La ruta que toma es interesante. Siempre que llega a una esquina y dobla a la derecha, al llegar a la otra esquina lo hace a la izquierda. Camina en forma de escalera y así atraviesa dos o incluso tres distritos. Cada cierto tiempo, se sienta sobre el capó de un vehículo y practica una canción, siempre de Charly García, hasta que el duelo lo bota. Él, casi siempre, guarda su guitarra sin mirarlo ni contestarle y se va a buscar otro lugar en dónde cantar. Si nadie le pide que se vaya, aun así se va. Nunca se queda más de media hora en ningún lugar. 
No sé si tiene un teléfono móvil. Nunca lo he visto contestar una llamada y jamás, que yo sepa, se ha cruzado con alguien en la calle. Quizá yo sea la persona que deba hacerlo, no lo sé. Mientras tanto, lo observo, lo observo caminar por alguna razón que no entiendo. Tal vez lo hago porque sospecho que nadie en el mundo puede estar más solo que yo, excepto él, que camina kilómetros con una guitarra en la mano sin rumbo alguno y obedece patrones de ruta que tal vez ni siquiera ha notado. ¿Es ese el chico que quiero conocer? ¿Por qué sigo siguiéndolo, si ni siquiera lo conozco? He caminado con él tantas veces y no me ha visto jamás. Hace mucho me armé de valor y lo choqué casualmente (?). Acto seguido, le pregunté por una dirección, pero él obvio mi presencia, me esquivo y siguió caminando. Me sonrojé completamente y juré nunca más intentar algo parecido. Aunque estoy casi segura de que no vio mi rostro, ni mucho menos lo memorizó, no creo que vuelva a reunir el coraje suficiente para volver a intentar algo parecido. 
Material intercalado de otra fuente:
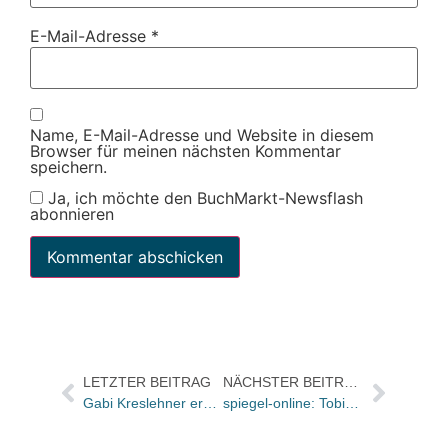
E-Mail-Adresse
*
Name, E-Mail-Adresse und Website in diesem
Browser für meinen nächsten Kommentar
speichern.
Ja, ich möchte den BuchMarkt-Newsflash
abonnieren
LETZTER BEITRAG
NÄCHSTER BEITRAG
Gabi Kreslehner erhält Kinder- und Jugendbuchpreis
spiegel-online: Tobias Gohlis nimmt Abschied von Inspektor Rebus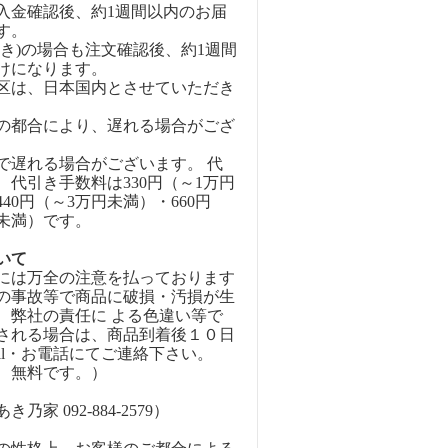
入金確認後、約1週間以内のお届
す。
引き)の場合も注文確認後、約1週間
けになります。
区は、日本国内とさせていただき
の都合により、遅れる場合がござ
で遅れる場合がございます。 代
、代引き手数料は330円（～1万円
40円（～3万円未満）・660円
円未満）です。
いて
には万全の注意を払っております
の事故等で商品に破損・汚損が生
、弊社の責任に よる色違い等で
される場合は、商品到着後１０日
ail・お電話にてご連絡下さい。
、無料です。）
乃家 092-884-2579）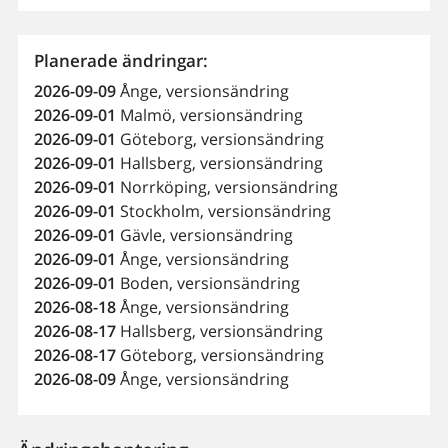
Planerade ändringar:
2026-09-09
Ånge, versionsändring
2026-09-01
Malmö, versionsändring
2026-09-01
Göteborg, versionsändring
2026-09-01
Hallsberg, versionsändring
2026-09-01
Norrköping, versionsändring
2026-09-01
Stockholm, versionsändring
2026-09-01
Gävle, versionsändring
2026-09-01
Ånge, versionsändring
2026-09-01
Boden, versionsändring
2026-08-18
Ånge, versionsändring
2026-08-17
Hallsberg, versionsändring
2026-08-17
Göteborg, versionsändring
2026-08-09
Ånge, versionsändring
Las horas siguen pasando y Paolo hace lo mismo, caminar, detenerse, tocar guitarra, cantar, levantarse y volver a caminar. Jamás he sospechado siquiera que esté loco, pero quién sabe. 
Alguna vez razoné que si me cruzaba con él muchas veces, vestida de distintas maneras y protagonizando distintos personajes, tal vez, sin que su mente consciente lo note, podría aparecer una que otra vez en alguno de sus sueños. ¿Y si al despertarse advirtiera que se ha enamorado de una chica que no existe? Imagino que es posible. Yo aparecería, de tantas veces verme en la calle y no prestarme atención, en uno de sus sueños. Al despertar, notaría que se enamoró de mí, pero no recordará mi rostro. Se lamentará demasiado e intentará volver a soñar conmigo, pero nunca lo logrará. Entonces, un día cualquiera, yo caminaré cerca de él, tendré el cabello precioso, estaré con mi blusa celeste y mis zapatillas nuevas. Mis ojos y mis uñas llamarán su atención, y puede que vea sus ojos reflejados en mis aretes de oro. Tal vez, y sólo tal vez, reconocerá en mí el rostro de la mujer que lo enamoró en alguno de sus sueños, o quizá en dos, y será él el que se sonroje esta vez. Yo me acercaré y le preguntaré si le pasa algo, y está vez será él el que tartamudee y se ponga a temblar. Dios, ¡qué hermoso sería! Él temblaría y yo sabría, en ese mismo instante, que mi plan funcionó: él ha soñado conmigo. 
–¿Eres la mujer de mis sueños? –pregunta Paolo, confundido.
–Eso espero –contesto, sonriendo, y abro los ojos.